About this exercise -
Would you give the number of lines below in which the string "primitive" appears? Nothing else is needed.

[Start of Attachment]

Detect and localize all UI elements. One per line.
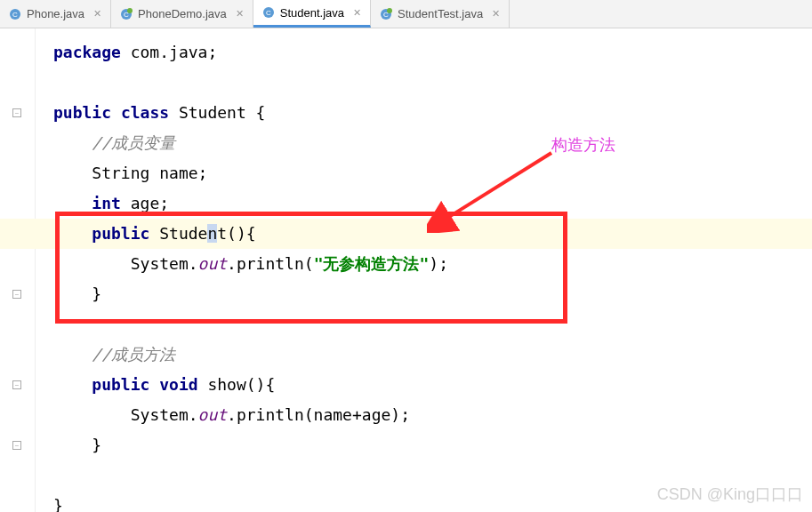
tab-label: Phone.java (27, 7, 84, 20)
code-line: String name; (53, 158, 812, 188)
fold-marker[interactable] (12, 290, 21, 299)
editor: package com.java; public class Student {… (0, 28, 812, 512)
gutter[interactable] (0, 28, 36, 512)
svg-text:C: C (266, 9, 271, 17)
code-line (53, 68, 812, 98)
code-line: public void show(){ (53, 370, 812, 400)
code-line: } (53, 279, 812, 309)
tab-phone[interactable]: C Phone.java ✕ (0, 0, 111, 28)
close-icon[interactable]: ✕ (492, 8, 500, 20)
svg-text:C: C (124, 11, 129, 19)
tab-label: PhoneDemo.java (138, 7, 227, 20)
fold-marker[interactable] (12, 380, 21, 389)
close-icon[interactable]: ✕ (353, 7, 361, 19)
tab-phonedemo[interactable]: C PhoneDemo.java ✕ (111, 0, 253, 28)
code-line: int age; (53, 188, 812, 219)
code-line-highlighted: public Student(){ (0, 219, 812, 249)
code-line (53, 309, 812, 340)
code-area[interactable]: package com.java; public class Student {… (36, 28, 812, 512)
code-line: package com.java; (53, 37, 812, 68)
close-icon[interactable]: ✕ (93, 8, 101, 20)
fold-marker[interactable] (12, 441, 21, 450)
tab-label: StudentTest.java (398, 7, 483, 20)
fold-marker[interactable] (12, 108, 21, 117)
code-line: //成员变量 (53, 128, 812, 158)
svg-text:C: C (383, 11, 389, 19)
code-line: public class Student { (53, 98, 812, 128)
editor-tabbar: C Phone.java ✕ C PhoneDemo.java ✕ C Stud… (0, 0, 812, 28)
tab-student[interactable]: C Student.java ✕ (253, 0, 371, 28)
tab-studenttest[interactable]: C StudentTest.java ✕ (371, 0, 510, 28)
java-file-icon: C (262, 6, 275, 19)
close-icon[interactable]: ✕ (236, 8, 244, 20)
watermark: CSDN @King口口口 (657, 484, 803, 505)
java-file-icon: C (9, 8, 21, 20)
code-line: System.out.println(name+age); (53, 400, 812, 430)
java-file-icon: C (380, 8, 392, 20)
svg-text:C: C (12, 11, 18, 19)
code-line: } (53, 430, 812, 460)
java-file-icon: C (120, 8, 133, 20)
annotation-label: 构造方法 (551, 130, 615, 160)
code-line: //成员方法 (53, 340, 812, 370)
code-line: System.out.println("无参构造方法"); (53, 249, 812, 279)
tab-label: Student.java (280, 6, 344, 20)
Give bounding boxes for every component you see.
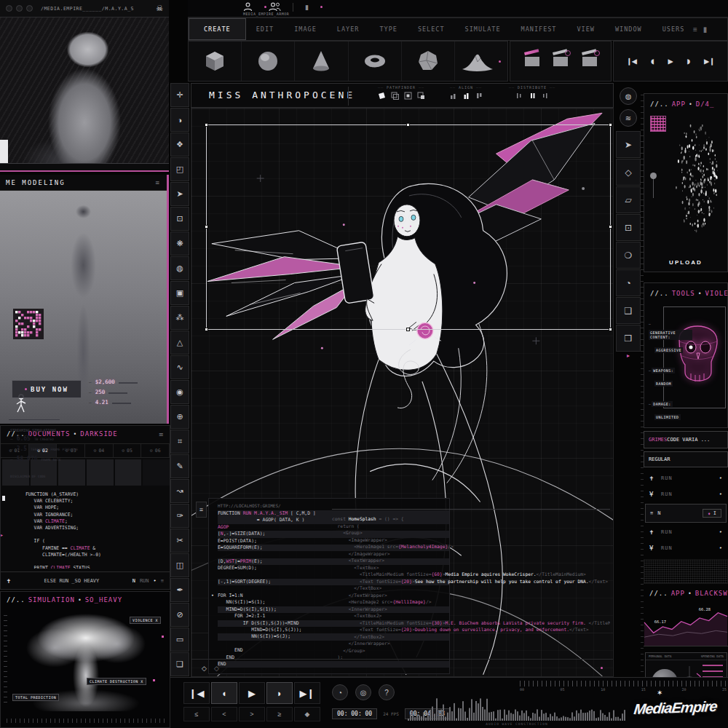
utility-button[interactable]: ◔ [332, 684, 348, 700]
menu-item[interactable]: CREATE [189, 18, 246, 40]
tool-button[interactable]: ✒ [170, 578, 189, 602]
tool-button[interactable]: ✛ [170, 83, 189, 107]
menu-item[interactable]: EDIT [246, 18, 284, 40]
document-tab[interactable]: ⊙ 06 [141, 444, 170, 457]
transport-button[interactable]: ◗ [266, 682, 293, 704]
distribute-v-icon[interactable] [542, 92, 550, 100]
gem-icon[interactable]: ◇ [214, 665, 219, 672]
step-button[interactable]: < [211, 707, 237, 721]
tool-button[interactable]: ◉ [170, 380, 189, 404]
terrain-primitive-button[interactable] [455, 41, 507, 81]
torus-primitive-button[interactable] [349, 41, 402, 81]
tool-button[interactable]: ➤ [170, 182, 189, 206]
upload-label[interactable]: UPLOAD [644, 259, 727, 266]
tool-button[interactable]: ❏ [170, 652, 189, 676]
jsx-code-overlay[interactable]: const HomeSplash = () => { return ( <Gro… [332, 509, 610, 659]
sphere-primitive-button[interactable] [242, 41, 295, 81]
window-button[interactable] [26, 5, 33, 12]
utility-button[interactable]: ? [379, 684, 395, 700]
align-left-icon[interactable] [449, 92, 457, 100]
run-row[interactable]: ¥ RUN • [644, 540, 728, 556]
scene-clapper-button[interactable] [525, 57, 539, 66]
users-group-icon[interactable] [269, 2, 281, 12]
transport-button[interactable]: ▶ [239, 682, 265, 704]
toolstrip-circle-button[interactable]: ≋ [620, 109, 637, 127]
utility-button[interactable]: ◎ [355, 684, 371, 700]
n-stepper[interactable]: ≡ N ♦ I [645, 504, 727, 523]
distribute-center-icon[interactable] [529, 92, 537, 100]
tool-button[interactable]: ✑ [170, 504, 189, 528]
tool-button[interactable]: ⊡ [616, 214, 641, 241]
code-varia-select[interactable]: GRIMES CODE VARIA ... [644, 431, 728, 448]
run-label[interactable]: RUN [140, 578, 149, 584]
tool-button[interactable]: ⊕ [170, 405, 189, 429]
scene-clapper-record-button[interactable] [582, 57, 597, 66]
window-button[interactable] [6, 5, 12, 12]
list-icon[interactable]: ≡ [693, 25, 697, 33]
step-button[interactable]: ≤ [183, 707, 210, 721]
tool-button[interactable]: ❍ [616, 242, 641, 269]
timeline-ruler[interactable] [520, 681, 727, 687]
selection-handle[interactable] [609, 225, 612, 229]
selection-handle[interactable] [205, 328, 208, 331]
window-button[interactable] [16, 5, 23, 12]
cube-primitive-button[interactable] [189, 41, 242, 81]
dagger-icon[interactable]: ✝ [7, 577, 10, 585]
tool-button[interactable]: ⁂ [170, 306, 189, 330]
tool-button[interactable]: ❑ [616, 297, 641, 324]
tool-button[interactable]: ◍ [170, 256, 189, 280]
tool-button[interactable]: ❖ [170, 132, 189, 157]
menu-item[interactable]: SELECT [408, 18, 455, 40]
selection-handle[interactable] [406, 123, 410, 127]
menu-icon[interactable]: ≡ [161, 578, 164, 584]
tool-button[interactable]: ▱ [616, 186, 641, 213]
transport-button[interactable]: ❙◀ [627, 56, 637, 66]
tool-button[interactable]: ∿ [170, 355, 189, 379]
menu-item[interactable]: TYPE [369, 18, 407, 40]
menu-item[interactable]: IMAGE [284, 18, 327, 40]
tool-button[interactable]: ⊘ [170, 603, 189, 627]
menu-item[interactable]: SIMULATE [455, 18, 511, 40]
buy-now-button[interactable]: BUY NOW [12, 380, 82, 398]
distribute-h-icon[interactable] [515, 92, 523, 100]
thumbnail[interactable] [87, 459, 114, 486]
transport-button[interactable]: ◖ [211, 682, 237, 704]
rock-primitive-button[interactable] [402, 41, 455, 81]
menu-item[interactable]: USERS [652, 18, 695, 40]
transport-button[interactable]: ◖ [650, 56, 655, 66]
tool-button[interactable]: ❋ [170, 232, 189, 256]
selection-handle[interactable] [205, 225, 208, 229]
tool-button[interactable]: ▣ [170, 281, 189, 305]
selection-marquee[interactable] [206, 124, 611, 330]
step-button[interactable]: ◆ [294, 707, 320, 721]
tool-button[interactable]: △ [170, 331, 189, 355]
pathfinder-minus-icon[interactable] [391, 92, 399, 100]
tool-button[interactable]: ▭ [170, 628, 189, 652]
document-tab[interactable]: ⊙ 05 [114, 444, 142, 457]
tool-button[interactable]: ⌗ [170, 430, 189, 454]
pathfinder-unite-icon[interactable] [378, 92, 386, 100]
document-tab[interactable]: ⊙ 04 [85, 444, 114, 457]
selection-handle[interactable] [205, 123, 208, 127]
transport-button[interactable]: ▶ [668, 56, 673, 66]
tool-button[interactable]: ❒ [616, 325, 641, 352]
menu-item[interactable]: VIEW [567, 18, 605, 40]
transport-button[interactable]: ▶❙ [294, 682, 320, 704]
toolstrip-circle-button[interactable]: ◍ [620, 87, 637, 105]
pathfinder-exclude-icon[interactable] [417, 92, 425, 100]
tool-button[interactable]: ◑ [170, 108, 189, 132]
user-icon[interactable] [243, 2, 253, 12]
menu-item[interactable]: LAYER [327, 18, 370, 40]
gem-icon[interactable]: ◇ [202, 665, 207, 672]
tool-button[interactable]: ✎ [170, 454, 189, 478]
artboard-canvas[interactable]: ≡ HTTP://LOCALHOST:GRIMES/ FUNCTION RUN … [191, 108, 614, 677]
step-button[interactable]: > [239, 707, 265, 721]
align-center-icon[interactable] [462, 92, 470, 100]
cone-primitive-button[interactable] [295, 41, 348, 81]
tool-button[interactable]: ◫ [170, 553, 189, 577]
timecode-current[interactable]: 00: 00: 00 [332, 708, 377, 719]
run-row[interactable]: ✝ RUN • [644, 524, 728, 540]
menu-item[interactable]: WINDOW [605, 18, 652, 40]
style-select[interactable]: REGULAR [644, 451, 728, 467]
transport-button[interactable]: ❙◀ [183, 682, 210, 704]
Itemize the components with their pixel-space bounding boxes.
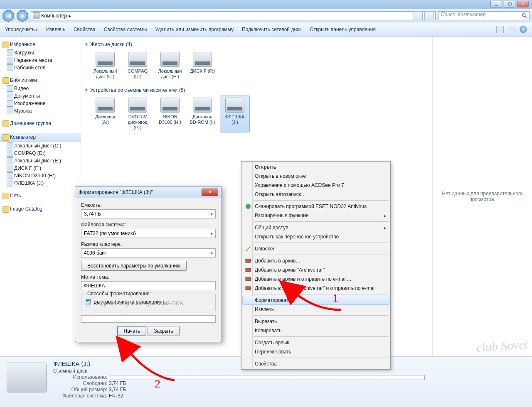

[End of Attachment]

Result -
6